→ PROBLEM REQUIREMENTS
When you reach the line containing "ile consumer confidence" in the entries below, begin reproducing lines exactly, and stop once the line containing "point in their lifetime. Approval of Trump’s" is done.

Data items
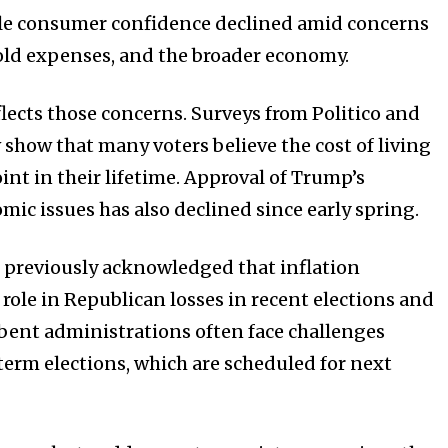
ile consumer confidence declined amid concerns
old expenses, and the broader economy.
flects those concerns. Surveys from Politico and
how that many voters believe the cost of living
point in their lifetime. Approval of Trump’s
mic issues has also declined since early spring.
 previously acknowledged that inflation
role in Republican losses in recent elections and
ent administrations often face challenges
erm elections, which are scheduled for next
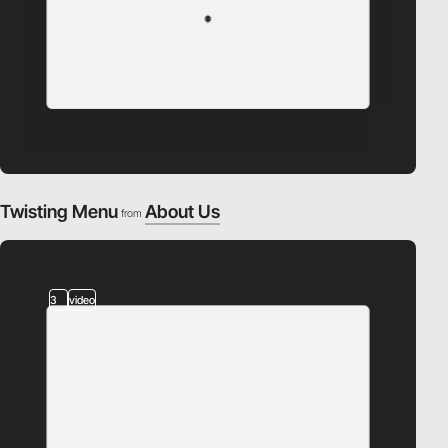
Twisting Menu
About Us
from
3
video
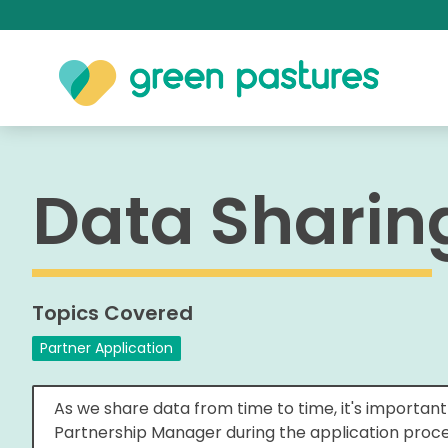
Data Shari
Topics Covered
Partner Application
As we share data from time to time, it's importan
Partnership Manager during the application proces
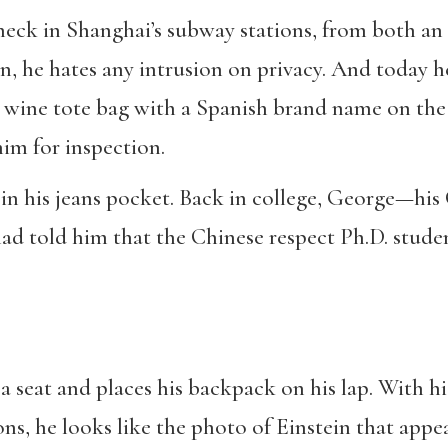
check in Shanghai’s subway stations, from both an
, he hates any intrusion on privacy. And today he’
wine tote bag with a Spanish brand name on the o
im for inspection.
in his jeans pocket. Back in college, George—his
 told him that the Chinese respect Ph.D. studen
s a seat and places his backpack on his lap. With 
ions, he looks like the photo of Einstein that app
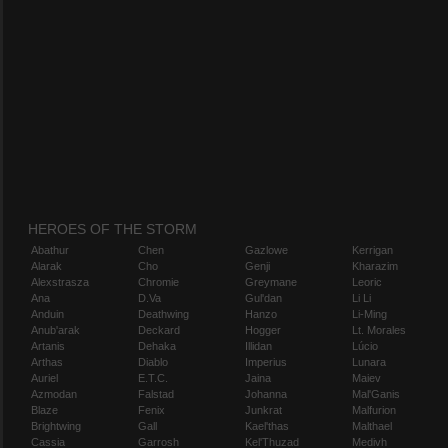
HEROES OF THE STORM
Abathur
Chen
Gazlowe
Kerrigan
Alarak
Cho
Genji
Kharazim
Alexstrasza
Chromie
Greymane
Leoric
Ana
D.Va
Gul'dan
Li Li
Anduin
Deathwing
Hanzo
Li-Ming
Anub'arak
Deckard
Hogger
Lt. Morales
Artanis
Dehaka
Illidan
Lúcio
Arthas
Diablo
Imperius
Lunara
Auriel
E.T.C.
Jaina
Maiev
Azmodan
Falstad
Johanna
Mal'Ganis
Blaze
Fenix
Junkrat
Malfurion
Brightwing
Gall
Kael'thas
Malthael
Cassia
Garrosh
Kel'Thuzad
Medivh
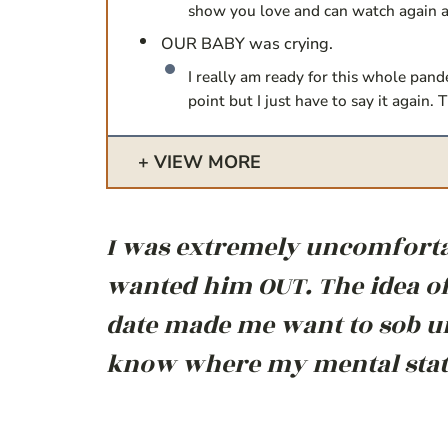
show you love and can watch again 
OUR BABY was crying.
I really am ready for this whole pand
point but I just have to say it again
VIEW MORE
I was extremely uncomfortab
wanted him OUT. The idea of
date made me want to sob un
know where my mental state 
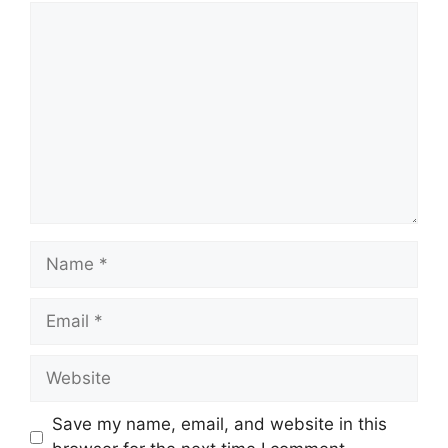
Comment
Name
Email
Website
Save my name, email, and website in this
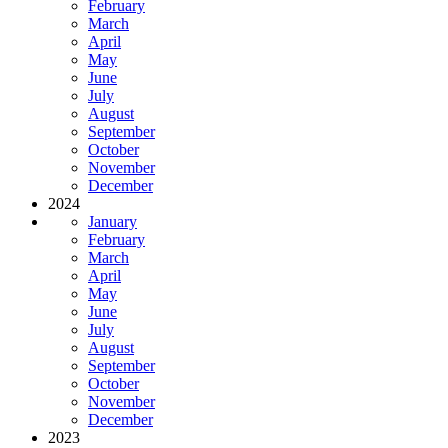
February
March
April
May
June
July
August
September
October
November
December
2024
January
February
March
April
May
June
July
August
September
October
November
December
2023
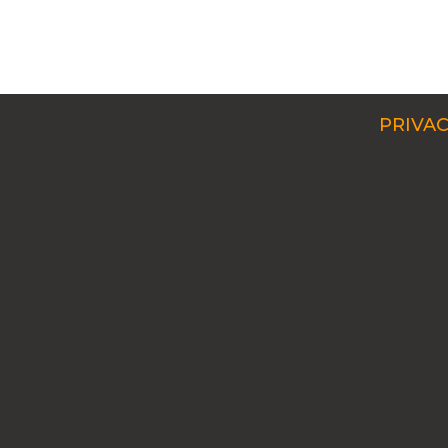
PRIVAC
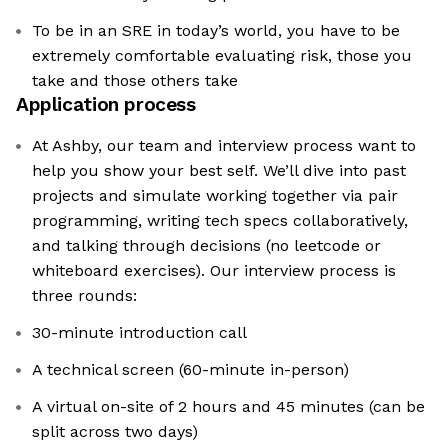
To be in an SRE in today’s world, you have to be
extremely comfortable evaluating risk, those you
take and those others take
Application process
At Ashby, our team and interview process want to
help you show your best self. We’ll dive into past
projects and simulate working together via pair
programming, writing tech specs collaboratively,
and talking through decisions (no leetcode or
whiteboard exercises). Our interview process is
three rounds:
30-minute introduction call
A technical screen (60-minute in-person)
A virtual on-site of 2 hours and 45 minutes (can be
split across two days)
---
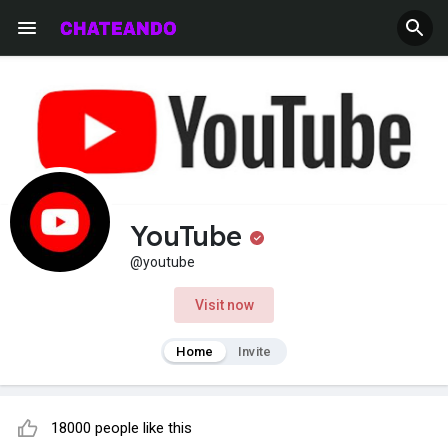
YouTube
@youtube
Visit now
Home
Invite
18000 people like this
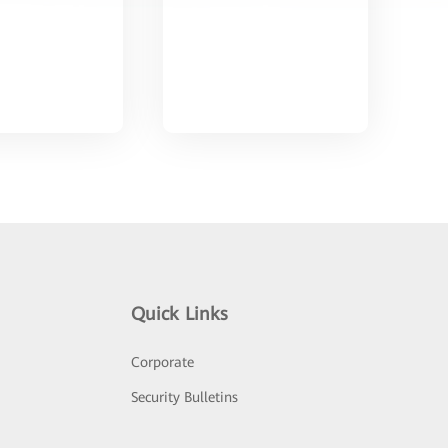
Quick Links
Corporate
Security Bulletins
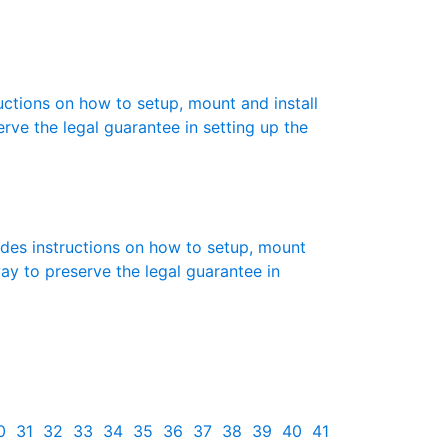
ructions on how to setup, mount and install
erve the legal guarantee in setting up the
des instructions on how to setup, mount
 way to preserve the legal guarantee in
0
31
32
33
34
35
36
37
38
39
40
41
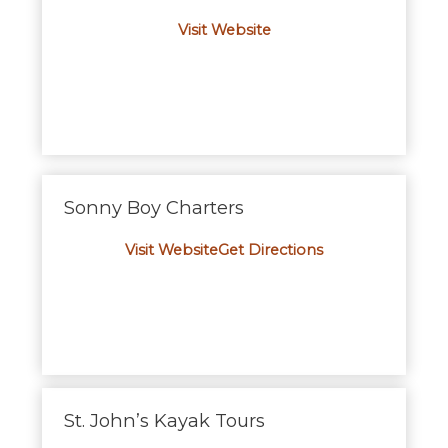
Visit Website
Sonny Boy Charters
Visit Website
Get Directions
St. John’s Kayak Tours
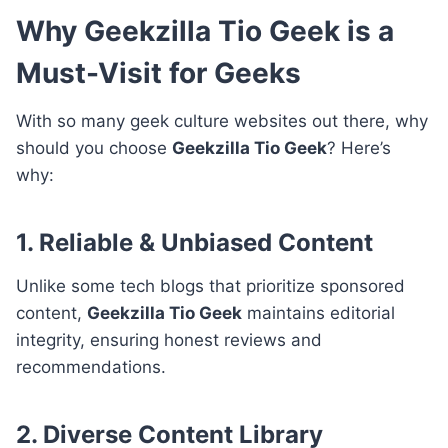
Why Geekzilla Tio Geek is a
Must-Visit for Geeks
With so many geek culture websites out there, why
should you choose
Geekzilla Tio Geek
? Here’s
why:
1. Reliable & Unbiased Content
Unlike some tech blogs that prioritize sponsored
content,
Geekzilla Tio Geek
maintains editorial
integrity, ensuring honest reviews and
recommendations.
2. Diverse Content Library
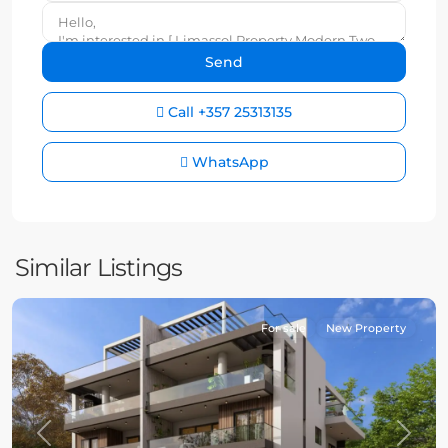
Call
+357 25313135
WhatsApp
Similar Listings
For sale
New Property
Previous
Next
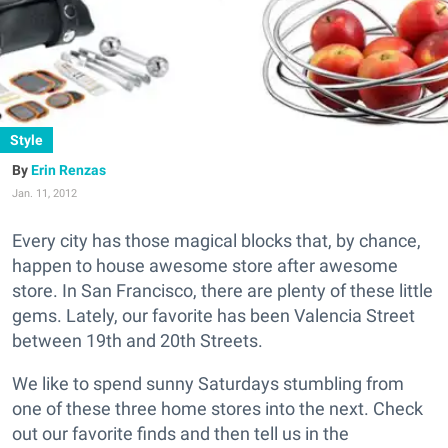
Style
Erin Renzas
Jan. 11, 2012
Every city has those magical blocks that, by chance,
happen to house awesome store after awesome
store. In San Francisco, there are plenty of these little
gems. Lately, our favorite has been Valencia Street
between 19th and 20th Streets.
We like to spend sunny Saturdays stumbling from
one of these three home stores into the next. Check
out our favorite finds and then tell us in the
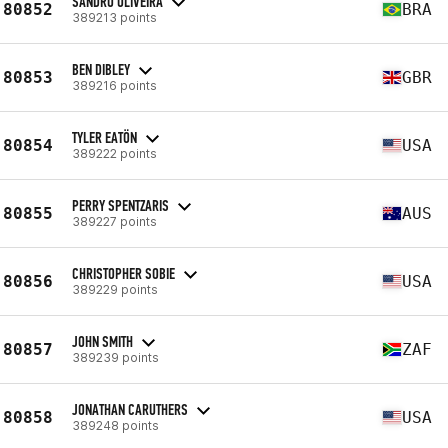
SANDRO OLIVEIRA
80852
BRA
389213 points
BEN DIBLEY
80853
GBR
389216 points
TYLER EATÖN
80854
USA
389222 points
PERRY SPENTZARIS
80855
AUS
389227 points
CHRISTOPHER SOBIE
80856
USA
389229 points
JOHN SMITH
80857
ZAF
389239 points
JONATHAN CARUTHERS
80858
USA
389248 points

→ ANSWER TO THIS TASK
ile consumer confidence declined amid concerns
old expenses, and the broader economy.
flects those concerns. Surveys from Politico and
how that many voters believe the cost of living
point in their lifetime. Approval of Trump’s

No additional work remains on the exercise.